Easy Long Run: Conversational Pace 60 Minutes

Session Overview

A 60-minute easy run at conversational pace is one of the most valuable sessions in any triathlete’s training week. It builds your aerobic base without accumulating the fatigue that hard sessions create, and the effort should feel genuinely easy throughout — not moderate, genuinely easy.

What You’ll Need

  • Running shoes
  • GPS watch (with heart rate monitoring helpful)
  • Water bottle or handheld (for warm weather)
  • Comfortable, weather-appropriate clothing

Warm-Up (5 minutes)

Walk for 2 minutes, then jog very gently for 3 minutes. Resist starting at your usual training pace — patience here sets the tone for the whole run. Your body needs 10–15 minutes to fully warm up regardless of how good you feel at the start.

Main Set

50 minutes at conversational pace (RPE 2–3). The test: you should be able to speak in full sentences comfortably. If you’re gasping, you’re going too fast.

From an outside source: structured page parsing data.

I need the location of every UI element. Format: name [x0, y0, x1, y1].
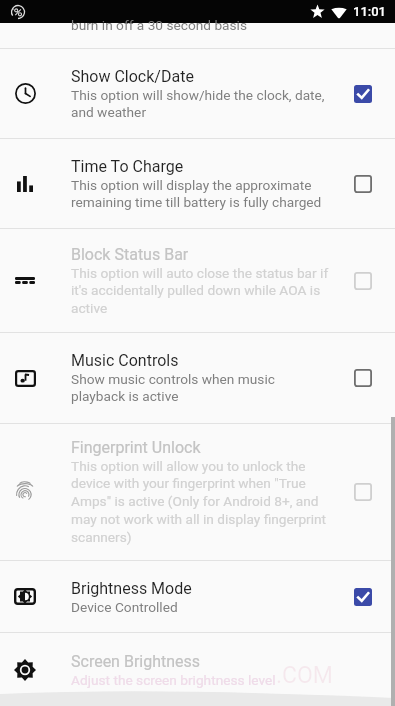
staticText: This option will allow you to unlock the… — [71, 458, 330, 546]
other: Priority mode — [310, 4, 325, 19]
button[interactable]: Block Status Bar — [0, 229, 395, 332]
staticText: This option will display the approximate… — [71, 177, 330, 211]
staticText: Screen Brightness — [71, 652, 201, 671]
staticText: 11:01 — [353, 4, 387, 19]
button[interactable]: Toggle Brightness Mode — [354, 588, 372, 606]
staticText: Device Controlled — [71, 599, 178, 615]
button[interactable]: Music Controls — [0, 333, 395, 423]
staticText: Fingerprint Unlock — [71, 438, 201, 457]
staticText: This option will show/hide the clock, da… — [71, 87, 330, 121]
button[interactable]: Toggle Time To Charge — [354, 175, 372, 193]
button[interactable]: Screen Brightness — [0, 633, 395, 706]
staticText: Time To Charge — [71, 157, 184, 176]
staticText: This option will auto close the status b… — [71, 265, 330, 317]
staticText: Block Status Bar — [71, 245, 189, 264]
button[interactable]: Toggle Fingerprint Unlock — [354, 483, 372, 501]
button[interactable]: Brightness Mode — [0, 561, 395, 632]
other: Wi-Fi signal — [331, 5, 347, 19]
button[interactable]: Time To Charge — [0, 139, 395, 228]
button[interactable]: Toggle Show Clock/Date — [354, 85, 372, 103]
staticText: burn in off a 30 second basis — [71, 17, 247, 33]
staticText: Show music controls when music playback … — [71, 371, 330, 405]
staticText: Show Clock/Date — [71, 67, 194, 86]
staticText: .COM — [276, 662, 333, 689]
button[interactable]: Toggle Block Status Bar — [354, 272, 372, 290]
button[interactable]: Fingerprint Unlock — [0, 424, 395, 560]
button[interactable]: Toggle Music Controls — [354, 369, 372, 387]
button[interactable]: Show Clock/Date — [0, 49, 395, 138]
staticText: Adjust the screen brightness level — [71, 672, 276, 688]
other: Battery percentage — [9, 3, 27, 21]
staticText: Music Controls — [71, 351, 179, 370]
staticText: Brightness Mode — [71, 579, 192, 598]
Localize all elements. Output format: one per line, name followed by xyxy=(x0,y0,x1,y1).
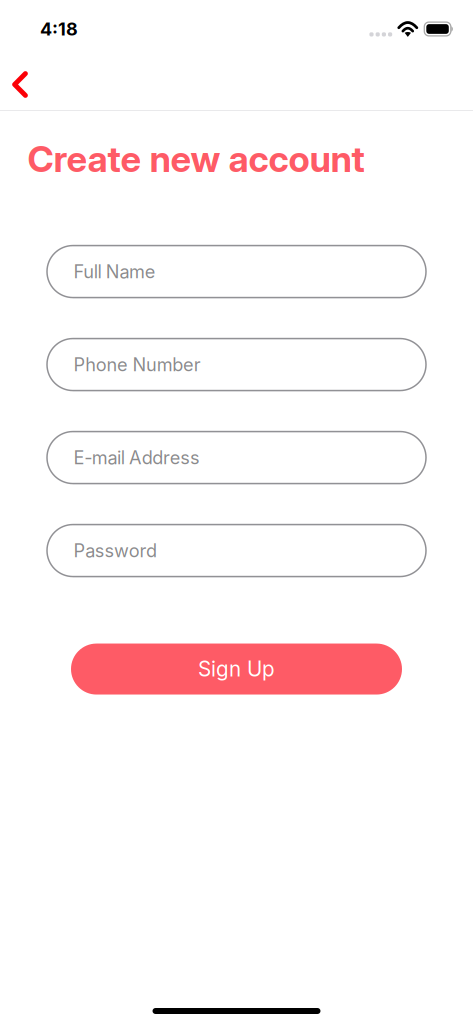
button[interactable]: Back xyxy=(0,58,44,111)
button[interactable]: E-mail Address xyxy=(47,432,426,484)
button[interactable]: Phone Number xyxy=(47,339,426,391)
staticText: Sign Up xyxy=(198,657,275,682)
staticText: Phone Number xyxy=(74,354,201,376)
staticText: E-mail Address xyxy=(74,447,200,468)
button[interactable]: Password xyxy=(47,525,426,577)
staticText: Password xyxy=(74,540,157,562)
staticText: Full Name xyxy=(74,261,156,282)
staticText: Create new account xyxy=(28,137,364,181)
button[interactable]: Sign Up xyxy=(71,644,402,695)
staticText: 4:18 xyxy=(40,18,78,40)
button[interactable]: Full Name xyxy=(47,246,426,298)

  • Run on varied, flat terrain — parks, pavements, or quiet roads.
  • Focus on relaxed arm swing, upright posture, and a mid-foot strike.
  • Aim for cadence around 170–175 spm — use a metronome app if you have one.
  • On hills: reduce your pace to maintain the same effort, not the same speed.

Cool-Down (5 minutes)

Walk the final 5 minutes rather than stopping abruptly. Follow with 5 minutes of light stretching: hip flexors, calves, hamstrings, and quads. Hold each stretch for 30 seconds.

Coaching Notes

  • Most athletes run easy runs too fast. Use a heart rate monitor and stay firmly in Zone 1–2.
  • This session is about time on feet, not pace — ignore your kilometre splits entirely.
  • If you’re running with a partner, use the conversation test: if either of you is struggling to speak, slow down.
  • Scale up by extending to 75–90 minutes; scale down to 40 minutes for beginners.
  • RPE target: 2–3. Heart rate Zone 1–2 (below 75% of max HR).

Training at your own risk. The information provided is for general guidance only and is not a substitute for professional medical advice. Please consult a doctor before starting any new exercise programme, especially if you have any pre-existing health conditions.